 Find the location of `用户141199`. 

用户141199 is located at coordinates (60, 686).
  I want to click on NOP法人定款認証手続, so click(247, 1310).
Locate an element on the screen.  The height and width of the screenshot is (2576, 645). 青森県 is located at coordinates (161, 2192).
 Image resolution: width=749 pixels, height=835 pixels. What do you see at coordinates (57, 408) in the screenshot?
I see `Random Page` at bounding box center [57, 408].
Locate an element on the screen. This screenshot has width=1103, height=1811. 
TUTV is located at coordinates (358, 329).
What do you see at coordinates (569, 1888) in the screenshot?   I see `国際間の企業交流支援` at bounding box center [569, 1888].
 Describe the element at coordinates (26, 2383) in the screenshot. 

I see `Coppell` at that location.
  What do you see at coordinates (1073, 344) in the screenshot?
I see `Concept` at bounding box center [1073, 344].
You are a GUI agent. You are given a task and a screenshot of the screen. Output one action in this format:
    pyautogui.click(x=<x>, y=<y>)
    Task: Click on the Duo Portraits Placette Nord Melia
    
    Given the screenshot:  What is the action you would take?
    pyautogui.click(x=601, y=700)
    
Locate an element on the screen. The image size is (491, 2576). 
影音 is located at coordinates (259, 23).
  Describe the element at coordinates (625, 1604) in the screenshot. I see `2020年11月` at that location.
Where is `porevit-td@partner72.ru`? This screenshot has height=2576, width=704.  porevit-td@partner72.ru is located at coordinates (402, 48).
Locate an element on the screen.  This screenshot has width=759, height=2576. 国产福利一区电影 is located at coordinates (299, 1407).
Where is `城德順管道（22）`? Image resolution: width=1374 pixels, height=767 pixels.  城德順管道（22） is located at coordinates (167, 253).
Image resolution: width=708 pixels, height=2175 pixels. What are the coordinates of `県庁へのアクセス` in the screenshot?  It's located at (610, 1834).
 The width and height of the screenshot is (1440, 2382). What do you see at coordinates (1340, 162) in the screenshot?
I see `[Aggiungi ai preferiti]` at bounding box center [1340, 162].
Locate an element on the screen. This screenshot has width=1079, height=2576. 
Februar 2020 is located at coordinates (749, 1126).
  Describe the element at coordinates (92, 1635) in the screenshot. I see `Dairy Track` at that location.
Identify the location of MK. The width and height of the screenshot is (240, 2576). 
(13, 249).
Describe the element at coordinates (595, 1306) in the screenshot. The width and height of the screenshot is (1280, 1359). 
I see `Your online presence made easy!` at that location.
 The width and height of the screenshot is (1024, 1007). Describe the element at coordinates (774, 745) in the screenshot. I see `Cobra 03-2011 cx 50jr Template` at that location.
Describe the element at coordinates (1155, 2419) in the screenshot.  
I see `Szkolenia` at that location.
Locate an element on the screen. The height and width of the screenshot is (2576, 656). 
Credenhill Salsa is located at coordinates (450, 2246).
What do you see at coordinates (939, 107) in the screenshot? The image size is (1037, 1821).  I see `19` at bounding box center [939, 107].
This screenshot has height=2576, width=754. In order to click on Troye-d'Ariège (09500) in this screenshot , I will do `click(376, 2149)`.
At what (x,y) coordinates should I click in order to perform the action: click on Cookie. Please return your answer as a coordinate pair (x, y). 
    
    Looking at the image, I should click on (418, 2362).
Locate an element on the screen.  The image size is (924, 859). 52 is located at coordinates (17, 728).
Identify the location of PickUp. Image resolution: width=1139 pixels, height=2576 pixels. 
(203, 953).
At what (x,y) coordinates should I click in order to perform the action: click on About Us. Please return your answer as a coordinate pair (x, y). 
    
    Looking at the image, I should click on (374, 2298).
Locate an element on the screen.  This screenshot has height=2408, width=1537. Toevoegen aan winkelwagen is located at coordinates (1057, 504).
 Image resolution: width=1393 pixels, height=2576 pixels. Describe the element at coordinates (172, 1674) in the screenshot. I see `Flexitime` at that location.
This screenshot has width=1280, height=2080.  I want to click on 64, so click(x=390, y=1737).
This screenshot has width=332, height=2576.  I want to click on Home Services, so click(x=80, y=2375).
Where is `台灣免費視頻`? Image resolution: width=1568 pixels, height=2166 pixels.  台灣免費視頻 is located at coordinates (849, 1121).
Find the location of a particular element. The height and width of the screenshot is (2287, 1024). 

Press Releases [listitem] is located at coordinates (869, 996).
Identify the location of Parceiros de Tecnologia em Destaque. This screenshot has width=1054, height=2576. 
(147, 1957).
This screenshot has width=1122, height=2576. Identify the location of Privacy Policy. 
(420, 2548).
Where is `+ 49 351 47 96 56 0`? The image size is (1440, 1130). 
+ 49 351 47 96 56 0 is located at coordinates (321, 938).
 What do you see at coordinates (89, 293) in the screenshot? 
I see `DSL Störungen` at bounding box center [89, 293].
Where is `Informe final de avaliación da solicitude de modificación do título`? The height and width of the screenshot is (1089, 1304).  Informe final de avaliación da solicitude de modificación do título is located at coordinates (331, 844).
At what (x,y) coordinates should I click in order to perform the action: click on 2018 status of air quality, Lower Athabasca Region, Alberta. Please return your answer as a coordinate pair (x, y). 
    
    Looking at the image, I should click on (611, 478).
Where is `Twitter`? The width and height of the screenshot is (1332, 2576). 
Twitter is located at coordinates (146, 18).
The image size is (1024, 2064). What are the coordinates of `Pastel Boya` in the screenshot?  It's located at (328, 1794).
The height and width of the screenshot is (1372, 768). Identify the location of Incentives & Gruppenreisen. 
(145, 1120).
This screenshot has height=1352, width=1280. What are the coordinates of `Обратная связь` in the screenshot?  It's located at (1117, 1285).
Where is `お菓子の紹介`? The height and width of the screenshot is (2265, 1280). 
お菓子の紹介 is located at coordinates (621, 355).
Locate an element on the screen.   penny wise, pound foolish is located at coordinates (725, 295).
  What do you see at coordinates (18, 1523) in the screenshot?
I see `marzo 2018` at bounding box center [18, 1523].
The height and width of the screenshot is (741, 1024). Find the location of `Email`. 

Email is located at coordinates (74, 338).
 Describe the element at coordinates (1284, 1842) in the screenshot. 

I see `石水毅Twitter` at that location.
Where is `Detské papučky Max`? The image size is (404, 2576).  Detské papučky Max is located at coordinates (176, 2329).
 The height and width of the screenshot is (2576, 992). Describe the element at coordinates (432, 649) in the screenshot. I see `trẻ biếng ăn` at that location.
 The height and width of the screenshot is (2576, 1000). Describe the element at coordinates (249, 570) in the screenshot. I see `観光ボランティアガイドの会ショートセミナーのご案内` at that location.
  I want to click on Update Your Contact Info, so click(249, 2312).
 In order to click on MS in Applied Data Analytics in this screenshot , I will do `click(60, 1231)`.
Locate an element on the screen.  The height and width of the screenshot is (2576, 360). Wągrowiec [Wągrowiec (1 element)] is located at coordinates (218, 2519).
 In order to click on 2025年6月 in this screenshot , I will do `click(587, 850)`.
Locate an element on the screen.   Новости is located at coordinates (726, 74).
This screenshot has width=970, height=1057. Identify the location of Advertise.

□ □ □

TASK ITEM: Transcribe every record above exactly.

FINISHED EXERCISE:
 Find the location of `用户141199`. 

用户141199 is located at coordinates (60, 686).
  I want to click on NOP法人定款認証手続, so click(247, 1310).
Locate an element on the screen.  The height and width of the screenshot is (2576, 645). 青森県 is located at coordinates (161, 2192).
 Image resolution: width=749 pixels, height=835 pixels. What do you see at coordinates (57, 408) in the screenshot?
I see `Random Page` at bounding box center [57, 408].
Locate an element on the screen. This screenshot has width=1103, height=1811. 
TUTV is located at coordinates (358, 329).
What do you see at coordinates (569, 1888) in the screenshot?   I see `国際間の企業交流支援` at bounding box center [569, 1888].
 Describe the element at coordinates (26, 2383) in the screenshot. 

I see `Coppell` at that location.
  What do you see at coordinates (1073, 344) in the screenshot?
I see `Concept` at bounding box center [1073, 344].
You are a GUI agent. You are given a task and a screenshot of the screen. Output one action in this format:
    pyautogui.click(x=<x>, y=<y>)
    Task: Click on the Duo Portraits Placette Nord Melia
    
    Given the screenshot:  What is the action you would take?
    pyautogui.click(x=601, y=700)
    
Locate an element on the screen. The image size is (491, 2576). 
影音 is located at coordinates (259, 23).
  Describe the element at coordinates (625, 1604) in the screenshot. I see `2020年11月` at that location.
Where is `porevit-td@partner72.ru`? This screenshot has height=2576, width=704.  porevit-td@partner72.ru is located at coordinates (402, 48).
Locate an element on the screen.  This screenshot has width=759, height=2576. 国产福利一区电影 is located at coordinates (299, 1407).
Where is `城德順管道（22）`? Image resolution: width=1374 pixels, height=767 pixels.  城德順管道（22） is located at coordinates (167, 253).
Image resolution: width=708 pixels, height=2175 pixels. What are the coordinates of `県庁へのアクセス` in the screenshot?  It's located at (610, 1834).
 The width and height of the screenshot is (1440, 2382). What do you see at coordinates (1340, 162) in the screenshot?
I see `[Aggiungi ai preferiti]` at bounding box center [1340, 162].
Locate an element on the screen. This screenshot has width=1079, height=2576. 
Februar 2020 is located at coordinates (749, 1126).
  Describe the element at coordinates (92, 1635) in the screenshot. I see `Dairy Track` at that location.
Identify the location of MK. The width and height of the screenshot is (240, 2576). 
(13, 249).
Describe the element at coordinates (595, 1306) in the screenshot. The width and height of the screenshot is (1280, 1359). 
I see `Your online presence made easy!` at that location.
 The width and height of the screenshot is (1024, 1007). Describe the element at coordinates (774, 745) in the screenshot. I see `Cobra 03-2011 cx 50jr Template` at that location.
Describe the element at coordinates (1155, 2419) in the screenshot.  
I see `Szkolenia` at that location.
Locate an element on the screen. The height and width of the screenshot is (2576, 656). 
Credenhill Salsa is located at coordinates (450, 2246).
What do you see at coordinates (939, 107) in the screenshot? The image size is (1037, 1821).  I see `19` at bounding box center [939, 107].
This screenshot has height=2576, width=754. In order to click on Troye-d'Ariège (09500) in this screenshot , I will do `click(376, 2149)`.
At what (x,y) coordinates should I click in order to perform the action: click on Cookie. Please return your answer as a coordinate pair (x, y). 
    
    Looking at the image, I should click on (418, 2362).
Locate an element on the screen.  The image size is (924, 859). 52 is located at coordinates (17, 728).
Identify the location of PickUp. Image resolution: width=1139 pixels, height=2576 pixels. 
(203, 953).
At what (x,y) coordinates should I click in order to perform the action: click on About Us. Please return your answer as a coordinate pair (x, y). 
    
    Looking at the image, I should click on (374, 2298).
Locate an element on the screen.  This screenshot has height=2408, width=1537. Toevoegen aan winkelwagen is located at coordinates (1057, 504).
 Image resolution: width=1393 pixels, height=2576 pixels. Describe the element at coordinates (172, 1674) in the screenshot. I see `Flexitime` at that location.
This screenshot has width=1280, height=2080.  I want to click on 64, so click(x=390, y=1737).
This screenshot has width=332, height=2576.  I want to click on Home Services, so click(x=80, y=2375).
Where is `台灣免費視頻`? Image resolution: width=1568 pixels, height=2166 pixels.  台灣免費視頻 is located at coordinates (849, 1121).
Find the location of a particular element. The height and width of the screenshot is (2287, 1024). 

Press Releases [listitem] is located at coordinates (869, 996).
Identify the location of Parceiros de Tecnologia em Destaque. This screenshot has width=1054, height=2576. 
(147, 1957).
This screenshot has width=1122, height=2576. Identify the location of Privacy Policy. 
(420, 2548).
Where is `+ 49 351 47 96 56 0`? The image size is (1440, 1130). 
+ 49 351 47 96 56 0 is located at coordinates (321, 938).
 What do you see at coordinates (89, 293) in the screenshot? 
I see `DSL Störungen` at bounding box center [89, 293].
Where is `Informe final de avaliación da solicitude de modificación do título`? The height and width of the screenshot is (1089, 1304).  Informe final de avaliación da solicitude de modificación do título is located at coordinates (331, 844).
At what (x,y) coordinates should I click in order to perform the action: click on 2018 status of air quality, Lower Athabasca Region, Alberta. Please return your answer as a coordinate pair (x, y). 
    
    Looking at the image, I should click on (611, 478).
Where is `Twitter`? The width and height of the screenshot is (1332, 2576). 
Twitter is located at coordinates (146, 18).
The image size is (1024, 2064). What are the coordinates of `Pastel Boya` in the screenshot?  It's located at (328, 1794).
The height and width of the screenshot is (1372, 768). Identify the location of Incentives & Gruppenreisen. 
(145, 1120).
This screenshot has height=1352, width=1280. What are the coordinates of `Обратная связь` in the screenshot?  It's located at (1117, 1285).
Where is `お菓子の紹介`? The height and width of the screenshot is (2265, 1280). 
お菓子の紹介 is located at coordinates (621, 355).
Locate an element on the screen.   penny wise, pound foolish is located at coordinates (725, 295).
  What do you see at coordinates (18, 1523) in the screenshot?
I see `marzo 2018` at bounding box center [18, 1523].
The height and width of the screenshot is (741, 1024). Find the location of `Email`. 

Email is located at coordinates (74, 338).
 Describe the element at coordinates (1284, 1842) in the screenshot. 

I see `石水毅Twitter` at that location.
Where is `Detské papučky Max`? The image size is (404, 2576).  Detské papučky Max is located at coordinates (176, 2329).
 The height and width of the screenshot is (2576, 992). Describe the element at coordinates (432, 649) in the screenshot. I see `trẻ biếng ăn` at that location.
 The height and width of the screenshot is (2576, 1000). Describe the element at coordinates (249, 570) in the screenshot. I see `観光ボランティアガイドの会ショートセミナーのご案内` at that location.
  I want to click on Update Your Contact Info, so click(249, 2312).
 In order to click on MS in Applied Data Analytics in this screenshot , I will do `click(60, 1231)`.
Locate an element on the screen.  The height and width of the screenshot is (2576, 360). Wągrowiec [Wągrowiec (1 element)] is located at coordinates (218, 2519).
 In order to click on 2025年6月 in this screenshot , I will do `click(587, 850)`.
Locate an element on the screen.   Новости is located at coordinates (726, 74).
This screenshot has width=970, height=1057. Identify the location of Advertise.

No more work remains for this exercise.